Multiple institutions project that gold could breach the $4,000 mark around 2026. Goldman Sachs and Deutsche Bank have raised their targets to $4,000, while Morgan Stanley anticipates that under extreme scenarios, gold could test $4,500–$5,000. According to World Gold Council modeling, given current debt levels and geopolitical conditions, the probability of gold surpassing $4,000 before 2028 is high.
Over the long term, gold is positioned within a supercycle driven by economic crises and shifts in the global power structure, with the upward trend potentially lasting over a decade. Against a backdrop of debt monetization, U.S. Treasury interest payments now exceed 20% of federal revenue, further straining dollar credibility. Japan, Italy, and other nations face sovereign debt risks, reinforcing gold’s role as a hedge.
Additionally, the dollar’s dominance is being challenged. Gold purchases by emerging market central banks now account for more than 80% of global activity, positioning gold as a core strategic reserve in a “de-dollarization” context.
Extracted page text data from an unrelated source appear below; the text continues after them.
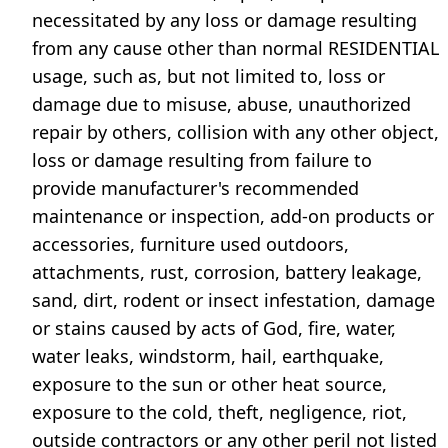
necessitated by any loss or damage resulting
from any cause other than normal RESIDENTIAL
usage, such as, but not limited to, loss or
damage due to misuse, abuse, unauthorized
repair by others, collision with any other object,
loss or damage resulting from failure to
provide manufacturer's recommended
maintenance or inspection, add-on products or
accessories, furniture used outdoors,
attachments, rust, corrosion, battery leakage,
sand, dirt, rodent or insect infestation, damage
or stains caused by acts of God, fire, water,
water leaks, windstorm, hail, earthquake,
exposure to the sun or other heat source,
exposure to the cold, theft, negligence, riot,
outside contractors or any other peril not listed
Some institutions offer even more aggressive long-term forecasts: Incrementum AG views the market as entering a new “golden decade,” projecting gold could reach $8,900 per ounce by 2030. Morgan Stanley estimates that an outflow of U.S. Treasury funds over just two quarters into gold could push prices above $5,000.
Possible Setbacks
Although the long-term bull case for gold remains relatively clear, potential risks have not disappeared.
First, central bank demand for gold could decline. In Q2 2025, global central bank net purchases totaled just 166 tons, down 21% from the same period in 2024 and significantly below Q1’s 290 tons. If elevated gold prices further dampen official buying appetite, demand-side support could weaken.
Source: World Gold Council
Second, if U.S. inflation remains persistently above 3%, the Federal Reserve may be forced to slow the pace of rate cuts, with rising real interest rates directly weighing on gold prices.
Third, from a technical standpoint, overbought conditions increase the risk of a correction. Concentrated profit-taking by speculative funds could trigger significant short-term volatility.
Finally, disruptive technological breakthroughs—such as nuclear fusion or artificial general intelligence—or the emergence of a supranational currency within a new global governance framework could fundamentally alter gold’s value proposition.
Nonetheless, regardless of short-term price swings, gold’s strategic role in the restructuring of the global monetary system has become increasingly evident. The 2025 record highs may represent only a milestone in a longer-term upward trajectory, rather than its endpoint.
Disclaimer: The content of this article does not constitute a recommendation or investment advice for any financial products.